The BBN was constructed using Hugin Developer 6.3, a commercial software package developed and distributed by Hugin Expert A/S, Aalborg, Denmark (http://www.hugin.com/). The BBN was constructed by representing variables as nodes connected by directed links (see Appendix 1), which are indications of conditional dependence. A link from node A (parent node) to node B (child node) indicates that A and B are functionally related, or that A and B are statistically correlated. Each child node (i.e. a node linked to one or more parents) contains a conditional probability table (CPT). The CPT gives the conditional probability for the node being in a specific state given the configuration of the states of its parent nodes. When networks are compiled, Bayes’ theorem is applied according to the values in the CPT, so that changes in the probability distribution for the states at node A are reflected in changes in the probability distribution for the states at node B.

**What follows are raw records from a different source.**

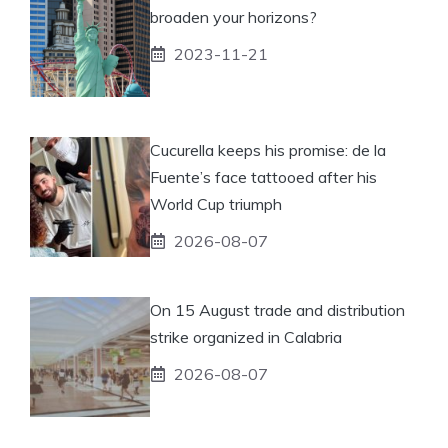
broaden your horizons?
2023-11-21
Cucurella keeps his promise: de la
Fuente’s face tattooed after his
World Cup triumph
2026-08-07
On 15 August trade and distribution
strike organized in Calabria
2026-08-07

Nodes were created for each of the five types of capital asset and given two possible states, ‘high’ and ‘low’, representing the amount of capital available prior to commercialization. A second set of five nodes was created representing the change in capital assets available resulting from commercialization; these were given five possible states, namely ‘Large decrease’, ‘Small decrease’, ‘No change’, ‘Small increase’, and ‘Large increase’. According to the framework described above, each of the nodes representing the availability of capital assets prior to commercialization was linked to each of the nodes representing change in capital assets resulting from commercialization.
Each of the factors that influences the NTFP commercialisation process (see Appendix 3) was represented as an individual node, linked to one of the five nodes representing capital asset types available prior to commercialization. Factors were grouped according to capital type, such that each factor was linked to a node representing only a single type of capital asset. To avoid unmanageably large CPTs, where necessary nodes representing factors were arranged in sub-groups such that the number of parent nodes per child node was limited to five (following Neil et al. 2000). The states defined for the factor nodes differed between factors, according to the scoring process outlined previously. In most cases, two Boolean states were defined, to indicate whether or not there was any evidence that a given factor had influenced a particular case.
The behaviour of any BBN depends on the conditional probabilities incorporated in the CPTs. These may be derived from a variety of sources, such as expert opinion or appropriate datasets. In the current example, probabilities were entered such that each factor had an equal influence on the state of the appropriate capital asset node to which it was linked. In this way, if all factors were in an appropriate (positive) state, then the probability associated with availability of the capital asset being ‘high’ would equal 1. Conversely, if all factors were in an alternative (negative) state, then the probability of availability of the capital asset being ‘low’ would equal 1. It is important to note that the factors were not otherwise weighted, and therefore the BBN is a form of ‘null’ model, assuming that all factors have an equal effect. However, the number of factors differed between different capital asset types (i.e. 14 in the case of natural capital, 10 for physical capital, five for social capital, 15 for human capital, and 22 for financial capital). As a result, any factor linked to financial capital will have had less individual influence on capital availability than (for example) factors linked to social capital assets, simply because of the difference in the number of factors grouped with these asset types.
In the case of the five nodes representing the change in availability of capital assets resulting from commercialization, CPTs were again constructed based on different combinations of the states of the parent nodes. For example, for the state of an asset node to be ‘Large increase’ with a probability of 1, then the state of all parent nodes (representing asset availability prior to commercialization) would need to be ‘High’. Conversely, if the state of all parent nodes were ‘Low’, then the state of the post-commercialization asset node would be ‘Large decrease’ with a probability of 1. Other combinations of ‘High’ and ‘Low’ states in the parent nodes were accorded intermediate probabilities in a way that was consistent across capital types. However, the CPTs were weighted in favour of the same capital type. A ‘High’ state in the parent node of a particular asset type was given a slight positive weighting in the child node of the same asset type, such that ‘High’ availabilities of specific assets were reflected in a higher probability of an increase in these same assets post-commercialization. This weighting was applied in a consistent way across all five post-commercialization asset nodes, and was included to reflect the beliefs of the research team.
According to this model structure, the nodes representing availability of the different types of capital asset available prior to commercialization behave independently of each other. The probabilities associated with their different states (‘high’ or ‘low’) are determined by the states of the nodes representing factors to which they are individually linked. The behaviour of the nodes representing availability of capital assets post-commercialisation is more complex, but is dependent on the probabilities associated with the states of each of the pre-commercialisation asset nodes, inferred according to Bayes’ theorem. In this case there is potential for interaction between the capital types, according to the values incorporated in the CPTs.